Conquest's issue is engine-related, as the team still doesn't have an engine contract for its IndyCar. Baguette, a former Conquest driver in his only full IndyCar season (2010), is also on the hunt for a 500 ride.
“We tried during last year to assemble a full-season IndyCar program, but we quickly saw that it would be very difficult without any money,” Baguette says. “I still want to do the Indy 500 especially after what we showed last year.
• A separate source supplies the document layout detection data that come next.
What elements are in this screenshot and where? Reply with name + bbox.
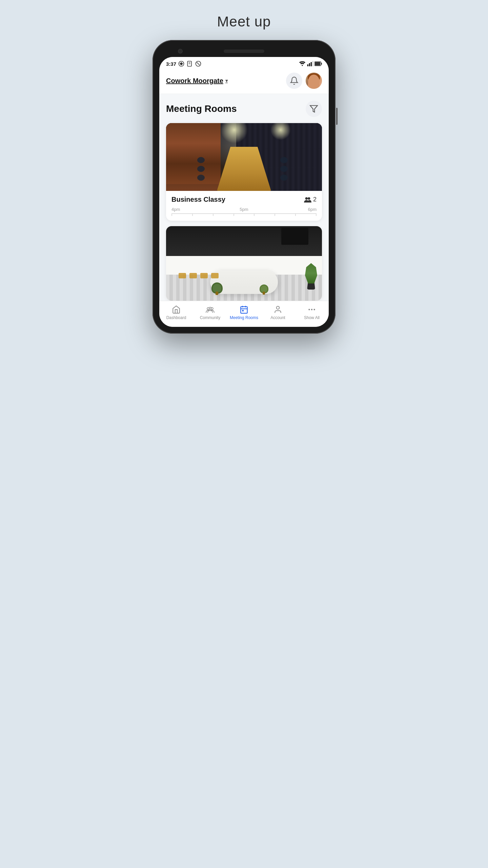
- room-name-row-1: Business Classy 2: [171, 196, 317, 203]
- community-icon: [206, 305, 215, 314]
- section-title: Meeting Rooms: [166, 103, 237, 114]
- signal-icon: [307, 60, 313, 67]
- nav-label-dashboard: Dashboard: [166, 315, 186, 320]
- time-label-4pm: 4pm: [171, 207, 180, 212]
- section-header: Meeting Rooms: [166, 101, 322, 117]
- svg-rect-24: [242, 310, 244, 311]
- svg-rect-13: [321, 63, 322, 65]
- tick-4: [233, 213, 254, 216]
- phone-screen: 3:37: [159, 57, 329, 327]
- account-icon: [273, 305, 282, 314]
- status-icon-1: [178, 60, 185, 67]
- status-left: 3:37: [166, 60, 202, 67]
- svg-point-6: [302, 65, 303, 66]
- bell-icon: [290, 76, 299, 85]
- location-selector[interactable]: Cowork Moorgate ▾: [166, 77, 228, 85]
- tv-screen: [281, 228, 308, 245]
- avatar-image: [306, 73, 322, 89]
- chairs-bottom: [179, 273, 219, 278]
- phone-camera: [178, 49, 183, 54]
- time-label-6pm: 6pm: [308, 207, 317, 212]
- phone-speaker: [224, 50, 264, 53]
- filter-button[interactable]: [306, 101, 322, 117]
- battery-icon: [314, 61, 322, 66]
- notification-button[interactable]: [286, 73, 302, 89]
- time-bar-1: 4pm 5pm 6pm: [171, 207, 317, 216]
- nav-item-community[interactable]: Community: [193, 305, 227, 320]
- avatar-face: [308, 75, 320, 89]
- svg-point-28: [313, 309, 315, 310]
- svg-point-26: [308, 309, 310, 310]
- svg-rect-9: [311, 62, 312, 66]
- svg-point-27: [311, 309, 312, 310]
- status-bar: 3:37: [159, 57, 329, 69]
- room-info-1: Business Classy 2 4pm: [166, 191, 322, 221]
- room-capacity-1: 2: [304, 196, 317, 203]
- wood-panels: [166, 123, 221, 191]
- svg-point-25: [277, 306, 280, 309]
- phone-side-button: [336, 108, 338, 125]
- tick-2: [192, 213, 213, 216]
- tick-7: [295, 213, 317, 216]
- svg-rect-20: [241, 307, 247, 313]
- phone-mockup: 3:37: [152, 40, 336, 334]
- main-content: Meeting Rooms: [159, 94, 329, 301]
- home-icon: [172, 305, 181, 314]
- svg-rect-12: [315, 62, 320, 65]
- status-time: 3:37: [166, 61, 176, 67]
- people-icon-1: [304, 197, 311, 203]
- room-image-1: [166, 123, 322, 191]
- status-right: [299, 60, 322, 67]
- room-card-1[interactable]: Business Classy 2 4pm: [166, 123, 322, 221]
- nav-item-account[interactable]: Account: [261, 305, 295, 320]
- plant-right: [261, 285, 267, 292]
- floor-plant: [304, 262, 318, 290]
- nav-label-account: Account: [270, 315, 285, 320]
- status-icon-3: [195, 60, 202, 67]
- tick-1: [171, 213, 192, 216]
- room-image-2: [166, 226, 322, 301]
- room-name-1: Business Classy: [171, 196, 225, 203]
- svg-line-5: [197, 62, 200, 65]
- time-labels-1: 4pm 5pm 6pm: [171, 207, 317, 212]
- wifi-icon: [299, 60, 306, 67]
- bottom-nav: Dashboard Community: [159, 301, 329, 327]
- time-label-5pm: 5pm: [240, 207, 248, 212]
- calendar-icon: [240, 305, 248, 314]
- chairs-right: [280, 157, 288, 181]
- nav-label-show-all: Show All: [304, 315, 320, 320]
- table-perspective: [217, 147, 271, 191]
- svg-point-16: [308, 197, 310, 199]
- tick-3: [213, 213, 233, 216]
- capacity-count-1: 2: [313, 196, 317, 203]
- avatar-button[interactable]: [306, 73, 322, 89]
- svg-rect-7: [307, 64, 308, 66]
- phone-top-bar: [159, 47, 329, 57]
- svg-rect-10: [312, 61, 313, 66]
- nav-item-meeting-rooms[interactable]: Meeting Rooms: [227, 305, 261, 320]
- svg-marker-14: [310, 105, 318, 112]
- app-header: Cowork Moorgate ▾: [159, 69, 329, 94]
- app-title-container: Meet up: [217, 14, 271, 40]
- nav-item-dashboard[interactable]: Dashboard: [159, 305, 193, 320]
- plant-left: [213, 284, 221, 292]
- nav-label-meeting-rooms: Meeting Rooms: [230, 315, 258, 320]
- location-name: Cowork Moorgate: [166, 77, 223, 85]
- header-actions: [286, 73, 322, 89]
- tick-6: [274, 213, 295, 216]
- chairs-left: [197, 157, 205, 181]
- tick-5: [254, 213, 274, 216]
- nav-item-show-all[interactable]: Show All: [295, 305, 329, 320]
- app-title: Meet up: [217, 14, 271, 30]
- more-icon: [307, 305, 316, 314]
- filter-icon: [309, 104, 318, 113]
- time-ticks-1: [171, 213, 317, 216]
- svg-rect-8: [309, 63, 310, 66]
- chevron-down-icon: ▾: [225, 78, 228, 83]
- status-icon-2: [186, 60, 193, 67]
- nav-label-community: Community: [200, 315, 221, 320]
- svg-point-15: [305, 197, 308, 199]
- room-card-2[interactable]: [166, 226, 322, 301]
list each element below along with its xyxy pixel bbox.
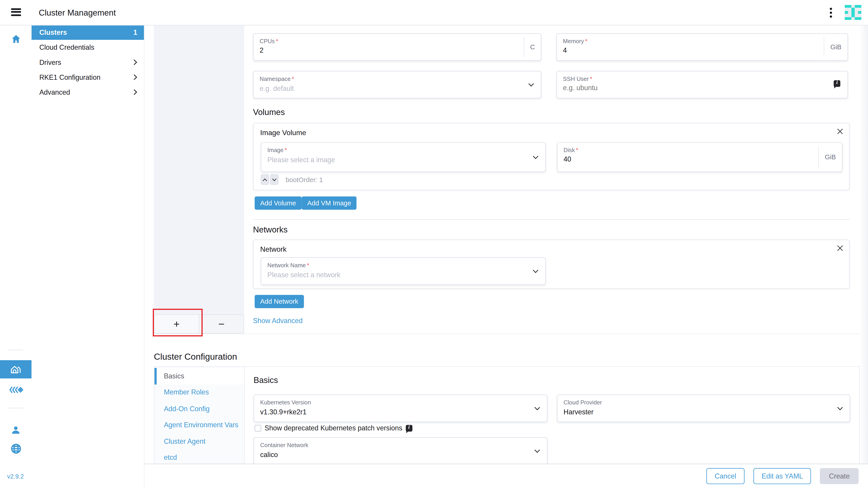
chevron-right-icon [133, 74, 137, 80]
sidebar-item-cloud-credentials[interactable]: Cloud Credentials [32, 40, 144, 55]
tab-cluster-agent[interactable]: Cluster Agent [154, 433, 244, 450]
scrollbar-track[interactable] [860, 25, 868, 464]
close-icon[interactable] [837, 128, 843, 134]
barn-icon[interactable] [0, 360, 32, 379]
disk-unit: GiB [818, 146, 842, 168]
tab-basics[interactable]: Basics [154, 368, 244, 384]
brand-logo[interactable] [845, 5, 861, 20]
container-network-select[interactable]: Container Network calico [254, 437, 548, 464]
arrow-up-icon[interactable] [260, 174, 269, 185]
ssh-user-input[interactable] [563, 84, 767, 92]
tab-member-roles[interactable]: Member Roles [154, 384, 244, 400]
section-divider [253, 219, 850, 220]
tab-agent-environment-vars[interactable]: Agent Environment Vars [154, 417, 244, 433]
create-button[interactable]: Create [820, 468, 859, 484]
sidebar-item-clusters[interactable]: Clusters 1 [32, 25, 144, 40]
required-marker: * [576, 147, 578, 153]
globe-icon[interactable] [0, 443, 32, 455]
cpus-field[interactable]: CPUs* C [253, 33, 541, 61]
memory-unit: GiB [824, 37, 847, 57]
chevron-down-icon [532, 269, 539, 273]
network-name-select[interactable]: Network Name* Please select a network [260, 257, 546, 285]
hamburger-menu-icon[interactable] [11, 8, 21, 16]
tab-etcd[interactable]: etcd [154, 450, 244, 464]
info-icon[interactable] [406, 425, 412, 431]
chevron-down-icon [532, 156, 539, 159]
pool-form: CPUs* C Memory* GiB Namespace* e.g. defa… [244, 25, 860, 334]
required-marker: * [307, 262, 309, 268]
ssh-user-label: SSH User* [563, 75, 592, 82]
app-window: Cluster Management [0, 0, 868, 488]
network-card-title: Network [260, 245, 287, 254]
chevron-down-icon [528, 83, 534, 87]
config-tab-list: Basics Member Roles Add-On Config Agent … [154, 367, 245, 464]
cpus-input[interactable] [260, 46, 461, 54]
sidebar-item-label: Advanced [39, 88, 70, 96]
wheat-icon[interactable] [0, 385, 32, 394]
kubernetes-version-label: Kubernetes Version [260, 399, 311, 405]
chevron-down-icon [534, 449, 540, 453]
network-card: Network Network Name* Please select a ne… [253, 239, 850, 289]
remove-pool-button[interactable]: − [199, 315, 244, 333]
add-pool-button[interactable]: + [154, 315, 199, 333]
sidebar-item-advanced[interactable]: Advanced [32, 85, 144, 100]
required-marker: * [285, 147, 287, 153]
disk-label: Disk* [563, 147, 578, 153]
namespace-select[interactable]: Namespace* e.g. default [253, 71, 541, 98]
memory-input[interactable] [563, 46, 767, 54]
chevron-down-icon [837, 407, 843, 411]
home-icon[interactable] [0, 32, 32, 45]
kebab-menu-icon[interactable] [828, 8, 834, 18]
volume-card-title: Image Volume [260, 128, 306, 137]
deprecated-versions-checkbox[interactable] [255, 425, 261, 431]
namespace-placeholder: e.g. default [260, 85, 294, 92]
image-label: Image* [268, 147, 287, 153]
boot-order-row: bootOrder: 1 [260, 174, 323, 185]
cancel-button[interactable]: Cancel [706, 468, 745, 484]
add-volume-button[interactable]: Add Volume [255, 196, 302, 210]
networks-heading: Networks [253, 225, 287, 234]
sidebar-item-label: Clusters [39, 29, 67, 36]
version-label: v2.9.2 [7, 473, 24, 480]
network-name-placeholder: Please select a network [268, 271, 340, 279]
pool-tabs-column: + − [154, 25, 244, 334]
chevron-right-icon [133, 59, 137, 65]
info-icon[interactable] [834, 80, 840, 87]
user-icon[interactable] [0, 425, 32, 435]
sidebar-item-drivers[interactable]: Drivers [32, 55, 144, 70]
memory-field[interactable]: Memory* GiB [556, 33, 848, 61]
cloud-provider-value: Harvester [563, 408, 594, 416]
disk-input[interactable] [563, 156, 763, 163]
disk-field[interactable]: Disk* GiB [557, 142, 843, 172]
kubernetes-version-value: v1.30.9+rke2r1 [260, 408, 307, 416]
show-advanced-link[interactable]: Show Advanced [253, 317, 303, 325]
rail-divider [8, 350, 23, 350]
cpus-unit: C [524, 37, 541, 57]
chevron-down-icon [534, 407, 540, 411]
add-vm-image-button[interactable]: Add VM Image [302, 196, 357, 210]
network-name-label: Network Name* [268, 262, 309, 268]
tab-add-on-config[interactable]: Add-On Config [154, 400, 244, 417]
cloud-provider-select[interactable]: Cloud Provider Harvester [557, 394, 850, 422]
deprecated-versions-label: Show deprecated Kubernetes patch version… [265, 424, 402, 432]
arrow-down-icon[interactable] [270, 174, 278, 185]
required-marker: * [276, 38, 278, 44]
action-footer: Cancel Edit as YAML Create [144, 464, 868, 488]
deprecated-versions-row: Show deprecated Kubernetes patch version… [255, 424, 412, 432]
kubernetes-version-select[interactable]: Kubernetes Version v1.30.9+rke2r1 [254, 394, 548, 422]
sidebar-item-label: Drivers [39, 58, 61, 66]
edit-as-yaml-button[interactable]: Edit as YAML [753, 468, 811, 484]
top-header: Cluster Management [0, 0, 868, 26]
image-select[interactable]: Image* Please select a image [260, 142, 546, 172]
icon-rail: v2.9.2 [0, 25, 32, 488]
sidebar-item-rke1-configuration[interactable]: RKE1 Configuration [32, 70, 144, 85]
page-title: Cluster Management [39, 8, 116, 17]
chevron-right-icon [133, 89, 137, 95]
ssh-user-field[interactable]: SSH User* [556, 71, 848, 98]
image-placeholder: Please select a image [268, 156, 335, 164]
volumes-heading: Volumes [253, 107, 285, 117]
required-marker: * [585, 38, 587, 44]
close-icon[interactable] [837, 245, 843, 251]
cloud-provider-label: Cloud Provider [563, 399, 602, 405]
add-network-button[interactable]: Add Network [255, 295, 304, 308]
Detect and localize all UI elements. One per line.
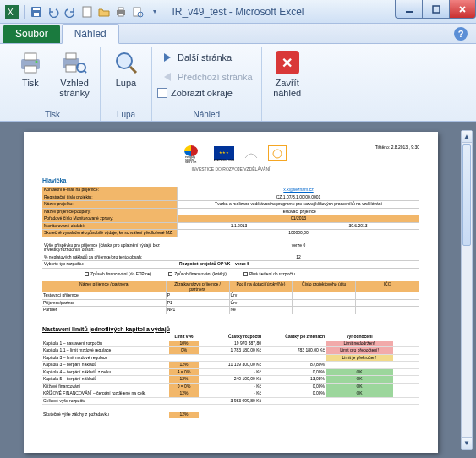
row-label: Registrační číslo projektu: [42,194,178,201]
next-page-label: Další stránka [178,52,232,63]
row-label: Výše příspěvku pro příjemce (částka pro … [42,243,178,254]
magnifier-icon [112,49,140,76]
svg-point-22 [273,150,282,158]
partners-header: Název příjemce / partnera Zkratka názvu … [42,281,419,292]
svg-rect-18 [66,53,76,59]
excel-app-icon: X [5,5,19,19]
table-row: Příjemce/partnerP1Úrv [42,300,419,308]
esf-logo: evropský sociální fond v ČR [175,145,207,164]
svg-point-21 [117,53,132,68]
row-value: 1.1.2013 [179,224,298,229]
help-icon[interactable]: ? [454,27,468,41]
zoom-label: Lupa [116,78,136,88]
arrow-left-icon [161,70,174,84]
svg-rect-14 [25,53,36,60]
preview-tab[interactable]: Náhled [62,24,119,44]
qat-dropdown-icon[interactable]: ▾ [148,5,161,19]
row-value: 100000,00 [178,230,419,237]
svg-text:X: X [8,8,14,17]
svg-point-16 [36,61,38,63]
check-b: Způsob financování (krátký) [168,272,227,277]
row-value: Tvorba a realizace vzdělávacího programu… [178,201,419,208]
limits-header: Limit v % Částky rozpočtu Částky po změn… [42,334,419,341]
svg-rect-12 [433,6,440,13]
table-row: Testovací příjemcePÚrv [42,292,419,300]
printpreview-icon[interactable] [131,5,145,19]
table-row: Kapitola 1 – nastavení rozpočtu10%19 970… [42,341,419,348]
file-tab[interactable]: Soubor [3,25,60,43]
preview-area: Tištěno: 2.8.2013 , 9:30 evropský sociál… [0,122,476,458]
row-value: x.x@seznam.cz [178,187,419,194]
svg-rect-19 [66,65,76,72]
arrow-right-icon [161,51,174,64]
close-preview-label: Zavřít náhled [273,78,301,98]
row-label: Název projektu: [42,201,178,208]
window-close-button[interactable] [449,0,476,19]
page-setup-icon [61,49,88,76]
quickprint-icon[interactable] [114,5,128,19]
row-value: Rozpočet projektů OP VK – verze 5 [178,261,419,268]
svg-rect-7 [118,8,123,10]
row-label: Skutečně vynaložené způsobilé výdaje; ke… [42,230,178,237]
row-label: Kontaktní e-mail na příjemce: [42,187,178,194]
show-margins-checkbox[interactable]: Zobrazit okraje [157,88,256,98]
print-date: Tištěno: 2.8.2013 , 9:30 [375,145,419,150]
maximize-button[interactable] [422,0,449,19]
zoom-button[interactable]: Lupa [106,47,146,88]
print-button[interactable]: Tisk [10,47,51,88]
ministry-logo [241,145,261,164]
footer-pct: 12% [169,412,199,418]
opvk-logo [268,145,287,161]
limits-title: Nastavení limitů jednotlivých kapitol a … [42,326,419,333]
row-value: verze 0 [178,243,419,254]
redo-icon[interactable] [63,5,77,19]
table-row: PartnerNP1Ne [42,307,419,314]
row-value: CZ.1.07/3.1.00/00.0001 [178,194,419,201]
scroll-thumb[interactable] [462,144,471,246]
prev-page-label: Předchozí stránka [178,72,253,82]
row-label: % neplatových nákladů za příjemce/pro te… [42,254,178,261]
print-label: Tisk [22,78,39,88]
save-icon[interactable] [30,5,43,19]
header-title: Hlavička [42,177,419,184]
table-row: Celkové výše rozpočtu3 983 099,80 Kč [42,398,419,406]
table-row: Kapitola 1.1 – limit mzdové regulace0%1 … [42,347,419,355]
page-setup-label: Vzhled stránky [59,78,89,98]
svg-rect-3 [33,8,40,10]
svg-rect-15 [25,66,36,73]
svg-rect-8 [118,14,123,16]
table-row: Kapitola 3 – čerpání nákladů12%11 119 30… [42,362,419,369]
undo-icon[interactable] [47,5,60,19]
svg-rect-5 [83,7,91,17]
page-setup-button[interactable]: Vzhled stránky [54,47,95,98]
printer-icon [17,49,44,76]
row-value: 30.6.2013 [298,224,418,229]
table-row: Kapitola 3 – limit mzdové regulaceLimit … [42,355,419,363]
check-a: Způsob financování (do EXP ne) [85,272,151,277]
table-row: KŘÍŽOVÉ FINANCOVÁNÍ – čerpání rozdělené … [42,390,419,398]
zoom-group-label: Lupa [117,109,135,121]
investice-text: INVESTICE DO ROZVOJE VZDĚLÁVÁNÍ [42,167,419,172]
scroll-down-icon[interactable]: ▼ [462,437,472,449]
scroll-up-icon[interactable]: ▲ [462,131,472,143]
new-icon[interactable] [80,5,94,19]
table-row: Kapitola 5 – čerpání nákladů12%240 100,0… [42,376,419,384]
print-group-label: Tisk [45,109,60,121]
footer-label: Skutečné výše zálohy z požadavku [42,412,169,418]
preview-group-label: Náhled [157,109,256,121]
page-preview[interactable]: Tištěno: 2.8.2013 , 9:30 evropský sociál… [24,132,438,453]
eu-logo: ★★★ EVROPSKÁ UNIE [214,145,235,164]
open-icon[interactable] [97,5,111,19]
svg-rect-11 [406,11,413,13]
row-value: 01/2013 [178,215,419,222]
next-page-button[interactable]: Další stránka [157,49,256,66]
prev-page-button: Předchozí stránka [157,68,256,85]
check-c: Plná šetření do rozpočtu [243,272,295,277]
minimize-button[interactable] [395,0,422,19]
row-label: Název příjemce podpory: [42,209,178,215]
vertical-scrollbar[interactable]: ▲ ▼ [461,130,473,450]
checkbox-icon [157,88,167,98]
row-label: Vyberte typ rozpočtu: [42,261,178,268]
svg-rect-4 [34,13,39,16]
close-preview-button[interactable]: ✕ Zavřít náhled [267,47,308,98]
I hope we'll be able to find a good opportunity again.”
Matos' desire to return to IndyCar is immeasurable. As a Brazilian driver, he's hopeful to carry the torch beyond the current trio of Helio Castroneves, Tony Kanaan and series newcomer Rubens Barrichello, all of whom are 36 or older. At 30, Matos has time on his side to make a return and keep the flame in Brazil, a country known for its rabid fan base.
“For sure I want to go back!” Matos exclaims. “Especially with the way the schedule is now with so many road courses, it really fits my natural abilities and what I grew up doing. Indy is always very special and I've always done well at the Speedway.
“When I look back, I qualified third on my second ever IndyCar race in Long Beach, and led that race as well as a rookie driving for a one-car team. We've also run in fourth and third the two years in the Indy 500, and those things bring me the confidence there.
“IndyCar is starting a new era and it will be interesting to see who will have the strongest package. Talking to some teams, I feel good when talking to team owners. I think I got into people's heads in my first two and a half seasons in IndyCars.”
The motivation factor is there for all three of them. Although their paths to IndyCar have been temporarily detoured, the desire is still there to maximize their sports car opportunities, starting this weekend in Sebring.